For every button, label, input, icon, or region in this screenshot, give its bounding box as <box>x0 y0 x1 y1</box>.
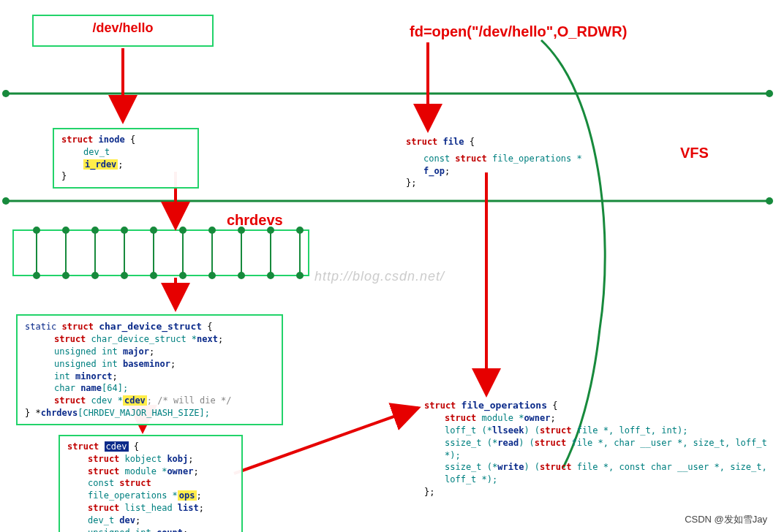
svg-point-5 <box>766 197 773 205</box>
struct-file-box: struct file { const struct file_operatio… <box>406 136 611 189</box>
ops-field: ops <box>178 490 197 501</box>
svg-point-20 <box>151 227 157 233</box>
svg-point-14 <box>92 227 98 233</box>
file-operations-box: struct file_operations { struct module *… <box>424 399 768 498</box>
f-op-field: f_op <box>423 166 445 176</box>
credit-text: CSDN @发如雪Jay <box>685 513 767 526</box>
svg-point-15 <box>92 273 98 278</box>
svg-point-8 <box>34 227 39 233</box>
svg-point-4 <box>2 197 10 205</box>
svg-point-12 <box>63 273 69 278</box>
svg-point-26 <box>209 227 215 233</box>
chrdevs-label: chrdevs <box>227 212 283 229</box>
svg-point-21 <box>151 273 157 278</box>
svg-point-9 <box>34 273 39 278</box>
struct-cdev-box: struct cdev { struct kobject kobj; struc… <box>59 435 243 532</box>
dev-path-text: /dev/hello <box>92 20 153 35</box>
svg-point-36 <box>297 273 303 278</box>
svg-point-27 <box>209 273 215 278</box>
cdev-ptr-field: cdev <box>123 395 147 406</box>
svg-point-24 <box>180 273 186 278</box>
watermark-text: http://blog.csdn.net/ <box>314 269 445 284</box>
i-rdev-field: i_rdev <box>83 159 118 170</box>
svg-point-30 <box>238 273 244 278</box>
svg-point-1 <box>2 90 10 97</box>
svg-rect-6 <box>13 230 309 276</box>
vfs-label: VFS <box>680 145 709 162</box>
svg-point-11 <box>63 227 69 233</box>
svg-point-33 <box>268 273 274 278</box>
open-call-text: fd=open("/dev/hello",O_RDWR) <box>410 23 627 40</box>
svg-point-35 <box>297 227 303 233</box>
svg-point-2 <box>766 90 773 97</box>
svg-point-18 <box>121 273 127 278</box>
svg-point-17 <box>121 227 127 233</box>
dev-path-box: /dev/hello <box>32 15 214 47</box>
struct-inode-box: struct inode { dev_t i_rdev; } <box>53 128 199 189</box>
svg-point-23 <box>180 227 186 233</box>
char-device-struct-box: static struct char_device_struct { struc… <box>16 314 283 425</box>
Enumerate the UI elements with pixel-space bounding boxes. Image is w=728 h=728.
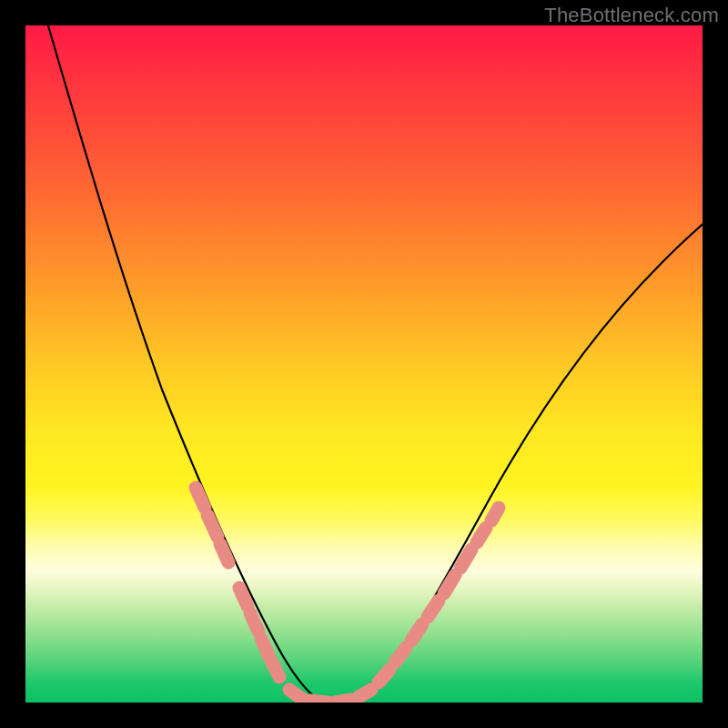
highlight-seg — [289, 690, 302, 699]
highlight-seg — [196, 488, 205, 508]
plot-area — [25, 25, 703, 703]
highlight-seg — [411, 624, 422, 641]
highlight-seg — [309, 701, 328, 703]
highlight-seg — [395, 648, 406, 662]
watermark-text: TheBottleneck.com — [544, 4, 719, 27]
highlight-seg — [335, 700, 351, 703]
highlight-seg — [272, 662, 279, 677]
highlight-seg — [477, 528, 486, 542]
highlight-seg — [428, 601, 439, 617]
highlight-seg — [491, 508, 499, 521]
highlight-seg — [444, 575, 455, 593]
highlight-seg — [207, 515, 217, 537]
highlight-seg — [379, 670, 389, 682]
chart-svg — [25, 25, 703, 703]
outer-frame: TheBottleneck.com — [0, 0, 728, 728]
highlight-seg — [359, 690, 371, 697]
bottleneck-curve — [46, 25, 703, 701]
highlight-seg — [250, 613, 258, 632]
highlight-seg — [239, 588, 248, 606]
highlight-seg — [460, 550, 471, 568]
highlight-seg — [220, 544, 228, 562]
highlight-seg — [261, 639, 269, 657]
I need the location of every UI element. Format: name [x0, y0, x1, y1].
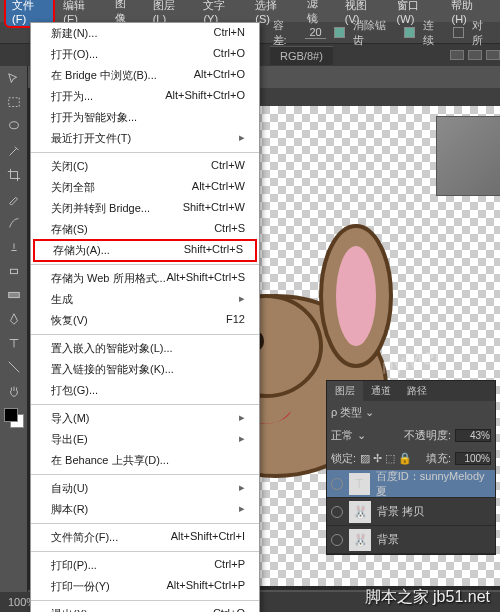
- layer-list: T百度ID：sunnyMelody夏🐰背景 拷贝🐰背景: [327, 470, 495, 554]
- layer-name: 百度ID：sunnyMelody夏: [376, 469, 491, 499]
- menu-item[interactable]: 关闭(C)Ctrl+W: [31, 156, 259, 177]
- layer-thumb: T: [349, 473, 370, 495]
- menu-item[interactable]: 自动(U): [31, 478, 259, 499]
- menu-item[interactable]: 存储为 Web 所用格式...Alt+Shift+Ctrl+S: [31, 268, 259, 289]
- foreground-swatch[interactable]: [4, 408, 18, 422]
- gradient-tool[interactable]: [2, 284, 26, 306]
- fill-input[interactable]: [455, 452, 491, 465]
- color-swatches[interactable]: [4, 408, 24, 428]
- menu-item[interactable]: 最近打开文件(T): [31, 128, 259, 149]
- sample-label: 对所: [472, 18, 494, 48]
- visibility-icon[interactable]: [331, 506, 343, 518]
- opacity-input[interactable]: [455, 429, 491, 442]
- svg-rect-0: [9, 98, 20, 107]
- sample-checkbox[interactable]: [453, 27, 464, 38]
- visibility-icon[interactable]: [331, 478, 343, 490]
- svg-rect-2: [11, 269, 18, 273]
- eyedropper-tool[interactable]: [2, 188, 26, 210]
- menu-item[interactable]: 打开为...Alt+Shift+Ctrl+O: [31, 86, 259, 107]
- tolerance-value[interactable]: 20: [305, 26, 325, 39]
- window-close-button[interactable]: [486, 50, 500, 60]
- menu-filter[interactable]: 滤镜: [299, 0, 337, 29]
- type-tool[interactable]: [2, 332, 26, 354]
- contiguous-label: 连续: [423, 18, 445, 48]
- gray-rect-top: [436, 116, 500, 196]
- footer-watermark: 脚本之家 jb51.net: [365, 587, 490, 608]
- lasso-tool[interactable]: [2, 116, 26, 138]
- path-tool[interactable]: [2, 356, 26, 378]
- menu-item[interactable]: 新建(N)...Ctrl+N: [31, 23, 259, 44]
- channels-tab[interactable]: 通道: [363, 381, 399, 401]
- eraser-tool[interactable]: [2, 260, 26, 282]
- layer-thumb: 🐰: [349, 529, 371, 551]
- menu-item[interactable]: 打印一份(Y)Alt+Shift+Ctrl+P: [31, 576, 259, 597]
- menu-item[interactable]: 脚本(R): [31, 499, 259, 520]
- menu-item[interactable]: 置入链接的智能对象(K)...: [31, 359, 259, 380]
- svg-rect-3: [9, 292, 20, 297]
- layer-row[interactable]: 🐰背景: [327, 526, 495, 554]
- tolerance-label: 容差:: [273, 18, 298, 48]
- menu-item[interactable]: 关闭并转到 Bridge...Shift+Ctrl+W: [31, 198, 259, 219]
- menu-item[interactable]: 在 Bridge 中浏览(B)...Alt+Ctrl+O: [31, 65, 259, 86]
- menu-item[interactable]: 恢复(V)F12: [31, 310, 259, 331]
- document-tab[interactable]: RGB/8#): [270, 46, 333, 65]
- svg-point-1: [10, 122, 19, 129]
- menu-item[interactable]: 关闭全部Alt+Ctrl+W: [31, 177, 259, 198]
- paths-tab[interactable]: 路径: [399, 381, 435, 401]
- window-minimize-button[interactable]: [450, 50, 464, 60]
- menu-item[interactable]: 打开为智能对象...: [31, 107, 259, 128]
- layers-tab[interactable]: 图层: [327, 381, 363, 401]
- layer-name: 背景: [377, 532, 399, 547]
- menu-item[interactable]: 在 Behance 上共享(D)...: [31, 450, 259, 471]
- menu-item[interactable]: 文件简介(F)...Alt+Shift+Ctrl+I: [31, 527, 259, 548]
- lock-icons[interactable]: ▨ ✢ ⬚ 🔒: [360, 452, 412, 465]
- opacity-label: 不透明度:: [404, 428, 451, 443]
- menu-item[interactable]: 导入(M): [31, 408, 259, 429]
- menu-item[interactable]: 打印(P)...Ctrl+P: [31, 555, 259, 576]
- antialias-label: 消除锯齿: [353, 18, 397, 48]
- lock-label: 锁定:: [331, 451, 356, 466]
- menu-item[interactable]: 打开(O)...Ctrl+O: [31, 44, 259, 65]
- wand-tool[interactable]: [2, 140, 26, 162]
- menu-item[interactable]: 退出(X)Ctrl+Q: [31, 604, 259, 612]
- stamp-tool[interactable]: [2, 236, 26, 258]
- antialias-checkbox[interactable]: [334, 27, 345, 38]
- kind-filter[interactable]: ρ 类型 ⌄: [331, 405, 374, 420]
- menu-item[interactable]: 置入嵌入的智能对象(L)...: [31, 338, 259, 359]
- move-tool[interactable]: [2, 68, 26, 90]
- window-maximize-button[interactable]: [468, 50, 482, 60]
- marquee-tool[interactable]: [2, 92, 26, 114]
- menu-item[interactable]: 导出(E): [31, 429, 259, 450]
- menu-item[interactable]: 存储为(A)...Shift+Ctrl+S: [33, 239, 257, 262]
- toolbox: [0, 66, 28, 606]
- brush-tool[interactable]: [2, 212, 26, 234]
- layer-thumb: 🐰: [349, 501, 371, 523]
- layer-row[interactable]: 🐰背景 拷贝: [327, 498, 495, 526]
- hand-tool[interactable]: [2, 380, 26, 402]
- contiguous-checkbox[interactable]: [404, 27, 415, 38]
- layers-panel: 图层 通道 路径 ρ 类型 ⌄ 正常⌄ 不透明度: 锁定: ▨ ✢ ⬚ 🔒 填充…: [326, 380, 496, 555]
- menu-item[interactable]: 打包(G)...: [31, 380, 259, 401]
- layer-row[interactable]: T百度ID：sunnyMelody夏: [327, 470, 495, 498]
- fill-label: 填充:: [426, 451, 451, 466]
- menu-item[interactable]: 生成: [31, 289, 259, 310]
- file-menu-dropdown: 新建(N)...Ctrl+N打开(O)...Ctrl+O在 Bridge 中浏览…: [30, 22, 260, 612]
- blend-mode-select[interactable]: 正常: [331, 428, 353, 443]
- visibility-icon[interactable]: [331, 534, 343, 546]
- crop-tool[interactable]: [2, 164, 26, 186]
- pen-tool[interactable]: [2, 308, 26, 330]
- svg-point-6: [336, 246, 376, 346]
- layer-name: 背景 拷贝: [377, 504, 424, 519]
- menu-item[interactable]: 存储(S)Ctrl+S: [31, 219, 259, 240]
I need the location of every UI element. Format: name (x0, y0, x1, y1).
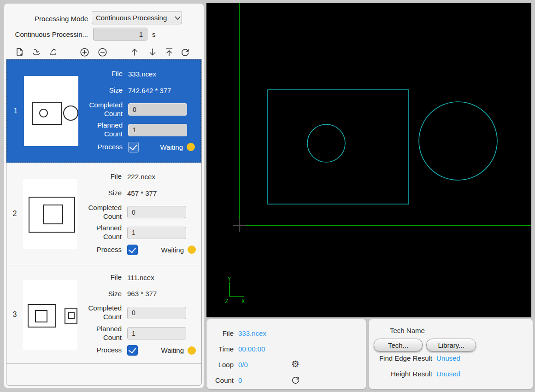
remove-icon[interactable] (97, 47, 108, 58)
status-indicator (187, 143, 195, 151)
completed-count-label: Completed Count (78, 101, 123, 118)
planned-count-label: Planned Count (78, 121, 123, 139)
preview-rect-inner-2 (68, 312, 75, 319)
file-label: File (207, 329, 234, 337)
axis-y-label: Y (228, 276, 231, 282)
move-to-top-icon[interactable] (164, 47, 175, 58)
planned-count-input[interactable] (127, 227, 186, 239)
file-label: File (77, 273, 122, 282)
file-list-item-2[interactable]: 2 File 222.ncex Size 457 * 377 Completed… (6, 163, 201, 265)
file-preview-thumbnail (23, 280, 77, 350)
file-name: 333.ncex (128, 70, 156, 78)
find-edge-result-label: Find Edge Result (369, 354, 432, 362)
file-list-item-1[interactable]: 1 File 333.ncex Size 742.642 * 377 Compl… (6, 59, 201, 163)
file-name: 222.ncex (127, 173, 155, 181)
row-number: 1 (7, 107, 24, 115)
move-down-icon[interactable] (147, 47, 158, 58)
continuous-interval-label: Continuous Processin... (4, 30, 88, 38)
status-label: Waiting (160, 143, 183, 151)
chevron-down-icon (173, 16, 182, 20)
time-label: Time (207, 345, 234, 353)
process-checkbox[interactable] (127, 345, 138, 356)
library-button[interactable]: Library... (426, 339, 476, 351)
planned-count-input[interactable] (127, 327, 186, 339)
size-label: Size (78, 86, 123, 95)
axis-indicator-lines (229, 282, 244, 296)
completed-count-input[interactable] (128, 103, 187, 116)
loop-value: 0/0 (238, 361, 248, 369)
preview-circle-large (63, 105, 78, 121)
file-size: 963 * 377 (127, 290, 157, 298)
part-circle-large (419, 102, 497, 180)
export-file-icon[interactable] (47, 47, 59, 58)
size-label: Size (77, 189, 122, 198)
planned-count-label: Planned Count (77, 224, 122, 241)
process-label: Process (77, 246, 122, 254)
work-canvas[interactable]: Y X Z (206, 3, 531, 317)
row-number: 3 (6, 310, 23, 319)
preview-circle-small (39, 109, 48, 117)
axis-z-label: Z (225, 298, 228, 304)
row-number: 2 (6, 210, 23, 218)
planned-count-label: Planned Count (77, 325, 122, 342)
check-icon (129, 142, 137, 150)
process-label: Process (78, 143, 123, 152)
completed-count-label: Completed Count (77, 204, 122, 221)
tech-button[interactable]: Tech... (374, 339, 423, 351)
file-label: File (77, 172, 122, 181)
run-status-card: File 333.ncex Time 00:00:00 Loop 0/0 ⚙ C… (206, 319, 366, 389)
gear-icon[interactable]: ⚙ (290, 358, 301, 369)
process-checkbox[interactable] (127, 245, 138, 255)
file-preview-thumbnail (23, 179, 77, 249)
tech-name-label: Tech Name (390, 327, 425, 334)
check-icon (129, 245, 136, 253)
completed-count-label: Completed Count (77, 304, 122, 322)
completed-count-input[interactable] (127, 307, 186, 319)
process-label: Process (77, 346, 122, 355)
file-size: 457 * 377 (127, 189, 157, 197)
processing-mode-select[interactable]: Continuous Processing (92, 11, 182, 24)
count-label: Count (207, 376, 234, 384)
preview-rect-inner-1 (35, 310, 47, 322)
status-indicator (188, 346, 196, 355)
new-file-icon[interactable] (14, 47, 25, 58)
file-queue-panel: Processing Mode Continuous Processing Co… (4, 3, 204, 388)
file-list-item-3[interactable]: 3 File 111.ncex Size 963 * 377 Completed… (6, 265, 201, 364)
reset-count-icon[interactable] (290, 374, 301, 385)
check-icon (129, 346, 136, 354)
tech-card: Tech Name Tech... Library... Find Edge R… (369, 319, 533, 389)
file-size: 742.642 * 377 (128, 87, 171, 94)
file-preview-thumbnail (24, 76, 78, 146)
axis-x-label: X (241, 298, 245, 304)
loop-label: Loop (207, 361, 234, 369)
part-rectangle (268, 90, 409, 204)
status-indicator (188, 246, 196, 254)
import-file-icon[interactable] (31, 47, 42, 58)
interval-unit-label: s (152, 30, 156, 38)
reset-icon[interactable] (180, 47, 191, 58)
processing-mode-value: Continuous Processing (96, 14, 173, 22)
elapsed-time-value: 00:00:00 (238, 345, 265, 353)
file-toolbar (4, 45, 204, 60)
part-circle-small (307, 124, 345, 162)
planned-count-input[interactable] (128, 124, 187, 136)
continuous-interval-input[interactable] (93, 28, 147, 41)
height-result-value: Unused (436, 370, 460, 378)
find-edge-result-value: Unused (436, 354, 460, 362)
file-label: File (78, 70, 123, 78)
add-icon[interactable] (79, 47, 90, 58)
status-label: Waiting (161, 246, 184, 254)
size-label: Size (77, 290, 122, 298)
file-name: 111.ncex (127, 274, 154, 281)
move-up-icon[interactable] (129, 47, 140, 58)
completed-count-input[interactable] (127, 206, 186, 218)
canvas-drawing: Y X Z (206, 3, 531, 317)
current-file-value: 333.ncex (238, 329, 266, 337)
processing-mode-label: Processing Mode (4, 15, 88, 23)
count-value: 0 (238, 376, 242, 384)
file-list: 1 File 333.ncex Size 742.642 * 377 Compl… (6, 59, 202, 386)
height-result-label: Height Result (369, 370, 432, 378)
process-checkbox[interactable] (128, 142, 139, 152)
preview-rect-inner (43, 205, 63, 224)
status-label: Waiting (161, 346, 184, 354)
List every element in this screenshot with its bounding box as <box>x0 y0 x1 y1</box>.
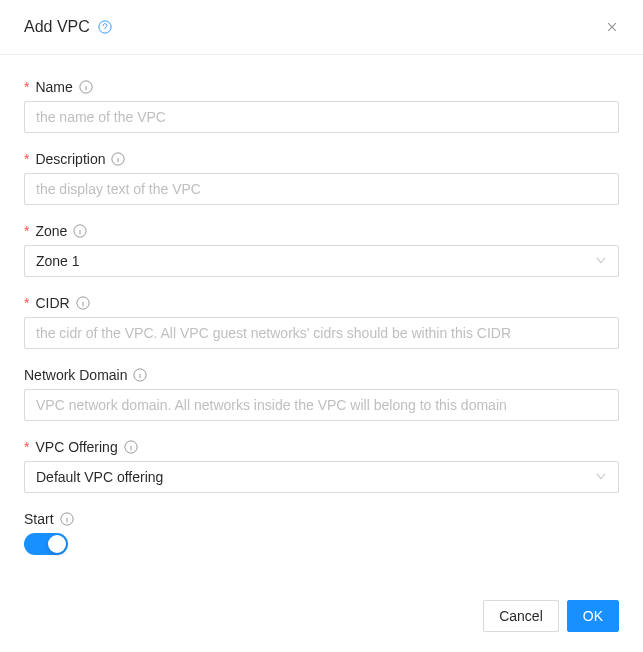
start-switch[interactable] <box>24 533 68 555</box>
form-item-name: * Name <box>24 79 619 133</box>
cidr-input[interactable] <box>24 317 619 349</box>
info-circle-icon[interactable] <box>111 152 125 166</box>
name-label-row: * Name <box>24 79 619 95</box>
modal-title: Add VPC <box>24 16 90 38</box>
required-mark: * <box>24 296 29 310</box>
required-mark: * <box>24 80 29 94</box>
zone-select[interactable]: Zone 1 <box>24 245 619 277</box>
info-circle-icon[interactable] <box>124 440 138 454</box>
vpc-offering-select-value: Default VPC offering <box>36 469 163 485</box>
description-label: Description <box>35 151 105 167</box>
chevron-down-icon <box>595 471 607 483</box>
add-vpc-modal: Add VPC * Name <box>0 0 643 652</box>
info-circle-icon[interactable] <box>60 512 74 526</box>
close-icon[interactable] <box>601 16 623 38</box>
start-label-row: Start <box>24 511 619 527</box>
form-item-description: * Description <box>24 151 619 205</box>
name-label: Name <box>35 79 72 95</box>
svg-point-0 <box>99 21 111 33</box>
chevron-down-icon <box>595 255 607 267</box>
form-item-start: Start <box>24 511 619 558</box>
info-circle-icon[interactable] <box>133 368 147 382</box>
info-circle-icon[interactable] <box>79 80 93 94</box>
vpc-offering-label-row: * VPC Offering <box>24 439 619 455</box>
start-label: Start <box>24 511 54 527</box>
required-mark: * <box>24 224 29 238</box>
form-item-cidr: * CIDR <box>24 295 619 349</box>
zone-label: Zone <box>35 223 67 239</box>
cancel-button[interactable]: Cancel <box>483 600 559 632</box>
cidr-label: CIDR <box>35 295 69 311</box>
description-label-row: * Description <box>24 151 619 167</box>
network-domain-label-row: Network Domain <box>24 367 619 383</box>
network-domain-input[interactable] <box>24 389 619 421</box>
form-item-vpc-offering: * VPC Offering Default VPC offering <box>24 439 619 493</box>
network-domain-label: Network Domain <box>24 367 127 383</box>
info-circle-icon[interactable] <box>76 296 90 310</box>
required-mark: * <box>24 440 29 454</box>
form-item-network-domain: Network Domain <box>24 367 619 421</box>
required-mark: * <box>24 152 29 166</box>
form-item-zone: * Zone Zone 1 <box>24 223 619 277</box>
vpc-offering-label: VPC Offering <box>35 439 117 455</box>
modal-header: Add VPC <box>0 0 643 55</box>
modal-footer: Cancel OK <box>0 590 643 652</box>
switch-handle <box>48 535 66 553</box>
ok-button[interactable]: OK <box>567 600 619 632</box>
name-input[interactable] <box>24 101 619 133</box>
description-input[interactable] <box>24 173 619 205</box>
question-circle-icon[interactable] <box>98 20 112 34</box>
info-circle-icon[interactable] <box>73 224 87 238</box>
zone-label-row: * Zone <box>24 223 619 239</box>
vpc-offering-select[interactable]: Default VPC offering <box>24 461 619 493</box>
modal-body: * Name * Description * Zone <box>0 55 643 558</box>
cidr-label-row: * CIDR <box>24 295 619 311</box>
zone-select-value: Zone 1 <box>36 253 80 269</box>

************

Would you copy all lines in the records where the string "watermark" appears?

watermark-text: http://blog.csdn.net/ <box>314 269 445 284</box>
watermark-text: TheBottleneck.com — [544, 4, 719, 27]
- footer-watermark: 脚本之家 jb51.net: [365, 587, 490, 608]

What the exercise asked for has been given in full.